Winsness’s first goal is simple: to have the scholarship itself act as an incentive “a seed to succeed.” The program was designed to guide these children toward a chance to break the cycle of incarceration, and know that they can lead positive lives by making positive choices. The scholarship program strives “to provide not only some financial help but possibly some direction (too often, too little is expected of these kids and thus the fruit doesn’t fall far from the tree),” as noted on Winsness’s website, WillythePlumberScholarship.net.
Eligibility for the scholarship is determined by the applicant’s parents’ incarceration and arrest record in addition to financial need and school performance. These children are learning that there is a future for them: by taking responsibility for obtaining and maintaining good grades, staying out of gangs and away from drugs, the scholarships offer the opportunity achieve some assistance with college expenses.

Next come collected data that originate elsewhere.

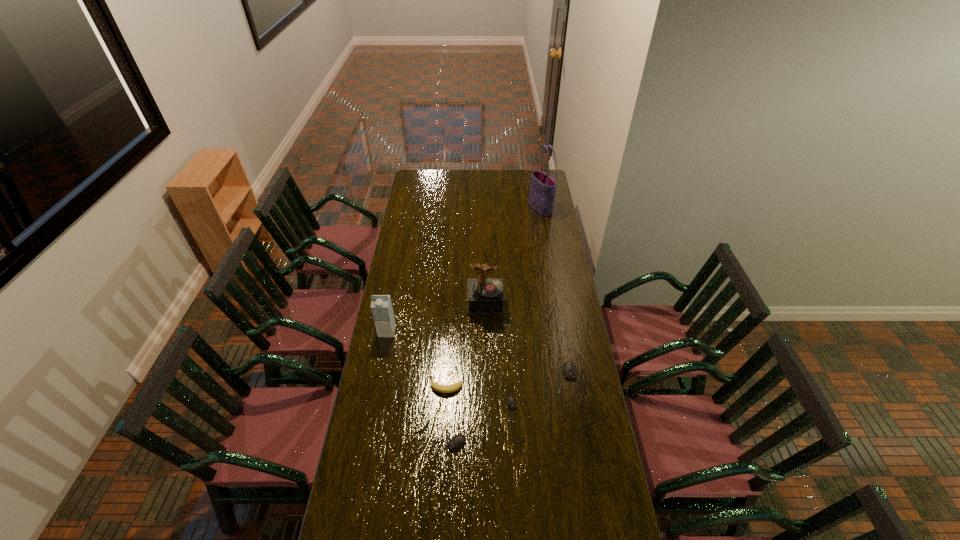 You are a GUI agent. You are given a task and a screenshot of the screen. Output one action in this format:
    pyautogui.click(x=<x>, y=<y>)
    Task: Click on the nearest mouse
    Image resolution: width=960 pixels, height=540 pixels.
    Given the screenshot: What is the action you would take?
    pyautogui.click(x=456, y=441)

Where is `the nearest object`? the nearest object is located at coordinates (456, 441).

You are a GUI agent. You are given a task and a screenshot of the screen. Output one action in this format:
    pyautogui.click(x=<x>, y=<y>)
    Task: Click on the second nearest mouse
    
    Given the screenshot: What is the action you would take?
    pyautogui.click(x=511, y=403)

This screenshot has height=540, width=960. I want to click on the second mouse from left to right, so pos(511,403).

The height and width of the screenshot is (540, 960). In order to click on the tallest mouse in this screenshot , I will do `click(569, 371)`.

Where is `the rightmost mouse`? Image resolution: width=960 pixels, height=540 pixels. the rightmost mouse is located at coordinates (569, 371).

Winsness is working in cooperation with The Community Foundation of Utah, a 501(c)(3c)non-profit organization. Scholarships are awarded in the amounts of $1,000.00 ($500 for Skilled Trades) and the number of scholarships are directly dependent on the amount of donations.
The program also offers prisoners the opportunity be be involved with fundraising, with two yearly fundraising drives created by the Utah inmate community. Winsness hopes to hold several fundraising events this summer, and is working closely with ladies at the Women’s Facility on a special project for this July. Obtaining corporate sponsorship is also a goal for the program as the more money raised, the more scholarships can be awarded. They are also planning an annual Charity Run to show those children (and inmates) that there is also community support for them and the scholarship program.
People like Karl Winsness are outstanding examples of Utah citizens who have been victims of the unholy “Drug War” and have learned to overcome the violence and hatred directed toward them and create something worthwhile and positive with their time on Earth.